:: DATA FOR THIS EXERCISE

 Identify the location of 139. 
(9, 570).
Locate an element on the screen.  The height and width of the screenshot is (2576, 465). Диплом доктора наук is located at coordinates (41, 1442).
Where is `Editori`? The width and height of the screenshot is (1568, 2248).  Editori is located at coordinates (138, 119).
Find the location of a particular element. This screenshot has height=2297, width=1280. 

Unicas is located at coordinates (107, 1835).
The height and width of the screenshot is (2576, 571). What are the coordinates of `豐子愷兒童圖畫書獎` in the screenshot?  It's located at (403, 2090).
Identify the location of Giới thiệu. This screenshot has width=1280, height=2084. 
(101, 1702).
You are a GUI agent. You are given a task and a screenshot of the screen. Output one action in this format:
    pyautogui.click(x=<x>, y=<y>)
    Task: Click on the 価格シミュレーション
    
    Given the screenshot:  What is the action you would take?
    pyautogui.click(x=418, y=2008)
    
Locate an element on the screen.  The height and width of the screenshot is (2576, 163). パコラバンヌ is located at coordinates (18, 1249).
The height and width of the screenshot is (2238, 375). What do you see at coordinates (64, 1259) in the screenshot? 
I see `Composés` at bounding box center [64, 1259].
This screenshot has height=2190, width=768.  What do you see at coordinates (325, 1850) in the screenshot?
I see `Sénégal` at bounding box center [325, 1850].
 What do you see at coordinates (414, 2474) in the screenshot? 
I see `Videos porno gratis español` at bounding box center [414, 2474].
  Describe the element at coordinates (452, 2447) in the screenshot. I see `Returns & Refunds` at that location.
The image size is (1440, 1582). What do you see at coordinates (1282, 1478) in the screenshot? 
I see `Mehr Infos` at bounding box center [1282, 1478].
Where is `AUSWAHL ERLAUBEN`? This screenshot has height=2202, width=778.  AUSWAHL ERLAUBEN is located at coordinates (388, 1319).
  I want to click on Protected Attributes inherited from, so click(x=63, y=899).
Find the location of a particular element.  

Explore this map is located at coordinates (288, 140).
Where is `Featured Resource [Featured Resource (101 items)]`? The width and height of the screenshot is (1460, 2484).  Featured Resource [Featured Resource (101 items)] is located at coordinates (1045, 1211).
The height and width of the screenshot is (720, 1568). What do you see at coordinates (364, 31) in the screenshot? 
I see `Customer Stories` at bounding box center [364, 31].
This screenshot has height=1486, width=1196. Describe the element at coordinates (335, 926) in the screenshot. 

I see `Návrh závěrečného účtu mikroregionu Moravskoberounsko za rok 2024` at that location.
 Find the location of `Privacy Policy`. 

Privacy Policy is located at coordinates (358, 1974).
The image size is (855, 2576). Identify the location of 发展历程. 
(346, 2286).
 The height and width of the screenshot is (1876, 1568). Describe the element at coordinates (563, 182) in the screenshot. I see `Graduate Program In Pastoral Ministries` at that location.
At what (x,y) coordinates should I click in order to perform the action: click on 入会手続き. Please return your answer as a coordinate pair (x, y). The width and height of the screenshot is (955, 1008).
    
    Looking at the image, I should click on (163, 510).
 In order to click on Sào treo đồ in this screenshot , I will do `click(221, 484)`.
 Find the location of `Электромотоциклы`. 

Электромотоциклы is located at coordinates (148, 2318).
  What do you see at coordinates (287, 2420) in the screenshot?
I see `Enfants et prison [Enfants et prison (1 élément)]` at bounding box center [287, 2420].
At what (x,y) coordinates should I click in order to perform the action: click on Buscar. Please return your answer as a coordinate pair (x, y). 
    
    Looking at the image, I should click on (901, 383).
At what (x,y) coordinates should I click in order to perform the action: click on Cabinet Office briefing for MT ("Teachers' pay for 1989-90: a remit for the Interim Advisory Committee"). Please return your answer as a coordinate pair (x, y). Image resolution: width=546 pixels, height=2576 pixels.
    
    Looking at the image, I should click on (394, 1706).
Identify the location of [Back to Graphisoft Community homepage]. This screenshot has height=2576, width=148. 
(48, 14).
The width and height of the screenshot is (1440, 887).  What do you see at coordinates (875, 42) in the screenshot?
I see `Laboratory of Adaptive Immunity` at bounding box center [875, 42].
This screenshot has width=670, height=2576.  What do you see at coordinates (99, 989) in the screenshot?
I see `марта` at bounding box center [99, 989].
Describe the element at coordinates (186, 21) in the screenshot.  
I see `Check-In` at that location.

::::

■ **EXERCISE GOAL**
Extract every record. Keep wording exact.

■ **THE ANSWER**
 Identify the location of 139. 
(9, 570).
Locate an element on the screen.  The height and width of the screenshot is (2576, 465). Диплом доктора наук is located at coordinates (41, 1442).
Where is `Editori`? The width and height of the screenshot is (1568, 2248).  Editori is located at coordinates (138, 119).
Find the location of a particular element. This screenshot has height=2297, width=1280. 

Unicas is located at coordinates (107, 1835).
The height and width of the screenshot is (2576, 571). What are the coordinates of `豐子愷兒童圖畫書獎` in the screenshot?  It's located at (403, 2090).
Identify the location of Giới thiệu. This screenshot has width=1280, height=2084. 
(101, 1702).
You are a GUI agent. You are given a task and a screenshot of the screen. Output one action in this format:
    pyautogui.click(x=<x>, y=<y>)
    Task: Click on the 価格シミュレーション
    
    Given the screenshot:  What is the action you would take?
    pyautogui.click(x=418, y=2008)
    
Locate an element on the screen.  The height and width of the screenshot is (2576, 163). パコラバンヌ is located at coordinates (18, 1249).
The height and width of the screenshot is (2238, 375). What do you see at coordinates (64, 1259) in the screenshot? 
I see `Composés` at bounding box center [64, 1259].
This screenshot has height=2190, width=768.  What do you see at coordinates (325, 1850) in the screenshot?
I see `Sénégal` at bounding box center [325, 1850].
 What do you see at coordinates (414, 2474) in the screenshot? 
I see `Videos porno gratis español` at bounding box center [414, 2474].
  Describe the element at coordinates (452, 2447) in the screenshot. I see `Returns & Refunds` at that location.
The image size is (1440, 1582). What do you see at coordinates (1282, 1478) in the screenshot? 
I see `Mehr Infos` at bounding box center [1282, 1478].
Where is `AUSWAHL ERLAUBEN`? This screenshot has height=2202, width=778.  AUSWAHL ERLAUBEN is located at coordinates (388, 1319).
  I want to click on Protected Attributes inherited from, so click(x=63, y=899).
Find the location of a particular element.  

Explore this map is located at coordinates (288, 140).
Where is `Featured Resource [Featured Resource (101 items)]`? The width and height of the screenshot is (1460, 2484).  Featured Resource [Featured Resource (101 items)] is located at coordinates (1045, 1211).
The height and width of the screenshot is (720, 1568). What do you see at coordinates (364, 31) in the screenshot? 
I see `Customer Stories` at bounding box center [364, 31].
This screenshot has height=1486, width=1196. Describe the element at coordinates (335, 926) in the screenshot. 

I see `Návrh závěrečného účtu mikroregionu Moravskoberounsko za rok 2024` at that location.
 Find the location of `Privacy Policy`. 

Privacy Policy is located at coordinates (358, 1974).
The image size is (855, 2576). Identify the location of 发展历程. 
(346, 2286).
 The height and width of the screenshot is (1876, 1568). Describe the element at coordinates (563, 182) in the screenshot. I see `Graduate Program In Pastoral Ministries` at that location.
At what (x,y) coordinates should I click in order to perform the action: click on 入会手続き. Please return your answer as a coordinate pair (x, y). The width and height of the screenshot is (955, 1008).
    
    Looking at the image, I should click on (163, 510).
 In order to click on Sào treo đồ in this screenshot , I will do `click(221, 484)`.
 Find the location of `Электромотоциклы`. 

Электромотоциклы is located at coordinates (148, 2318).
  What do you see at coordinates (287, 2420) in the screenshot?
I see `Enfants et prison [Enfants et prison (1 élément)]` at bounding box center [287, 2420].
At what (x,y) coordinates should I click in order to perform the action: click on Buscar. Please return your answer as a coordinate pair (x, y). 
    
    Looking at the image, I should click on (901, 383).
At what (x,y) coordinates should I click in order to perform the action: click on Cabinet Office briefing for MT ("Teachers' pay for 1989-90: a remit for the Interim Advisory Committee"). Please return your answer as a coordinate pair (x, y). Image resolution: width=546 pixels, height=2576 pixels.
    
    Looking at the image, I should click on (394, 1706).
Identify the location of [Back to Graphisoft Community homepage]. This screenshot has height=2576, width=148. 
(48, 14).
The width and height of the screenshot is (1440, 887).  What do you see at coordinates (875, 42) in the screenshot?
I see `Laboratory of Adaptive Immunity` at bounding box center [875, 42].
This screenshot has width=670, height=2576.  What do you see at coordinates (99, 989) in the screenshot?
I see `марта` at bounding box center [99, 989].
Describe the element at coordinates (186, 21) in the screenshot.  
I see `Check-In` at that location.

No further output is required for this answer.